Be advised the equilibrium constant, $K$ ⊕The equilibrium constant relates reactant and product concentrations, representing the position of equilibrium for a reaction., of a weak acid:

$K_a = \frac{[\mathrm H^+][\mathrm A^-]}{[\mathrm H\mathrm A]}$

where $\mathrm H^+$ is the hydrogen ion, $\mathrm A^-$ is the conjugate base, and $\mathrm H\mathrm A$ is the weak acid. If $x$ is the concentration of the hydronium, then because $\mathrm H\mathrm A$ is monoprotic,

$x = [\mathrm H^+] = [\mathrm A^-] ,$

and because $\mathrm H\mathrm A$ is a weak acid,

⊕Where $[\mathrm H\mathrm A]_0$ is the initial acid concentration.

$[\mathrm H^+] = [\mathrm A^-] = x \ll [\mathrm H\mathrm A]_0\ .$

This leads to

$[\mathrm H\mathrm A] = [\mathrm H\mathrm A]_0 - x \approx [\mathrm H\mathrm A]_0\ \leadsto$

$K_a \approx \frac{x^2}{[\mathrm H\mathrm A]_0} = \frac{[\mathrm H^+]^2}{[\mathrm H\mathrm A]_0}$

Exciting stuff, I know! But this is where the fun starts. Firstly, note two things:

The equilibrium constant is roughly the square of the hydronium concentration, divided by initial acid concentration.
The reaction of the weak acid can be said to have some active describer ∂ representing the percent of the acid dissociated at equilibrium.

Okay. So consider the following:

He: What will happen to ∂ if we dilute the solution?

Hastily, most will say ,

Well, that's obvious, clearly the percent dissociation must decrease!

Why?

If it's diluted, the solution is less concentrated with hydronium ions, so a lesser percentage of the acid dissociates.

In a haste, this makes sense - a sort-of 'duh' derivation. Unfortunately, it's a fallacy.

Li: Percent dissociation is inversely proportional to the concentration.

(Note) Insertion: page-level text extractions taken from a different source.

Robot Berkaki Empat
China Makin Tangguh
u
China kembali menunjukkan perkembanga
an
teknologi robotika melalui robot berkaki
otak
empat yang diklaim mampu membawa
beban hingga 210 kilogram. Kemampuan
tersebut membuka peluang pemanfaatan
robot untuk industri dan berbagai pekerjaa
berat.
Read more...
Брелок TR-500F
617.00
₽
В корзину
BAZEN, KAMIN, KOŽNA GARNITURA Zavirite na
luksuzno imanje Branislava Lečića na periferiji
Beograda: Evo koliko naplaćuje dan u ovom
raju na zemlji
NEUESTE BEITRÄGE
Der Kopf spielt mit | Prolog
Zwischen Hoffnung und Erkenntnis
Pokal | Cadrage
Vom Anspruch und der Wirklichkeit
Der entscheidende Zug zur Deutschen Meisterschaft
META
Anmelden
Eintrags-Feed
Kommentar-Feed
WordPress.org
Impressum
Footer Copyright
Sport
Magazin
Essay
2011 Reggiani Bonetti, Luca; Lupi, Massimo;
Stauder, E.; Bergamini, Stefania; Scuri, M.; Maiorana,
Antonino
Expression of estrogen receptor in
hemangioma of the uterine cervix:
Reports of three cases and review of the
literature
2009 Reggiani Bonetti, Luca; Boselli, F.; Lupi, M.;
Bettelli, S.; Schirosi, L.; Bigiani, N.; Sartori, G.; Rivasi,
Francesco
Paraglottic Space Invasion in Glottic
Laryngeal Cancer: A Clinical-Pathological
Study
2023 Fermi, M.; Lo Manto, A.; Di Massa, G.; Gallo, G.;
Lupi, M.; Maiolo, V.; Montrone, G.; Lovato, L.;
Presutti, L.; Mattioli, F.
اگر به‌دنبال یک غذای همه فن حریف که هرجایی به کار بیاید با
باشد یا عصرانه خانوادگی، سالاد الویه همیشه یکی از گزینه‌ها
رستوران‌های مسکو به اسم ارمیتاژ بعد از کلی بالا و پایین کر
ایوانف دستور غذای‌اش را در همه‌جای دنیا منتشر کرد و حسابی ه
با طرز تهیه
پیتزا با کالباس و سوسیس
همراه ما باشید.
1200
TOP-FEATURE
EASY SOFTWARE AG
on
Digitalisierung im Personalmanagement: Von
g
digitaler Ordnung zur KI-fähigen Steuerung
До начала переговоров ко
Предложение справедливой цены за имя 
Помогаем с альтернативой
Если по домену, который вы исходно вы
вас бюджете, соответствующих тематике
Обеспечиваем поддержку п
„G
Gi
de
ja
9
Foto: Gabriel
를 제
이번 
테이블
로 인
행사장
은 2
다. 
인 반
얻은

With some thought, we can understand why this is - first intuitively, then mathematically. When we dilute an acid, we are essentially adding more area upon which the acid can react, thus leading to a higher rate of dissociation. To prove this:

Let's say we dilute our solution by a factor of ten. The reaction quotient $Q$ ⊕The reaction quotient describes the direction a reaction will proceed to establish equilibrium. can then be described as

$Q = \frac{\frac{[\mathrm H^+]}{10}\frac{[\mathrm A^-]}{10}}{\frac{[\mathrm H\mathrm A]}{10}} \approx \frac{\frac{[\mathrm H^+]}{10}\frac{[\mathrm H^+]}{10}}{\frac{[\mathrm H\mathrm A]_0}{10}} = \frac{1}{10}\frac{[\mathrm H^+]^2}{[\mathrm H\mathrm A]_0} = \frac{1}{10}K_a$

$Q \approx \frac{1}{10}K_a$

Because the reaction quotient is an order of magnitude less than the equilibrium constant, the reaction will shift to the right ⊕The acid will dissociate further, increasing the numerator of the reaction quotient. in order to reach equilibrium.

QED - diluting a weak acid shifts the concentration of a reaction's products to the left, leading the acid to dissociate more in order to reestablish equilibrium, thus increasing the percent dissociation.

Phew!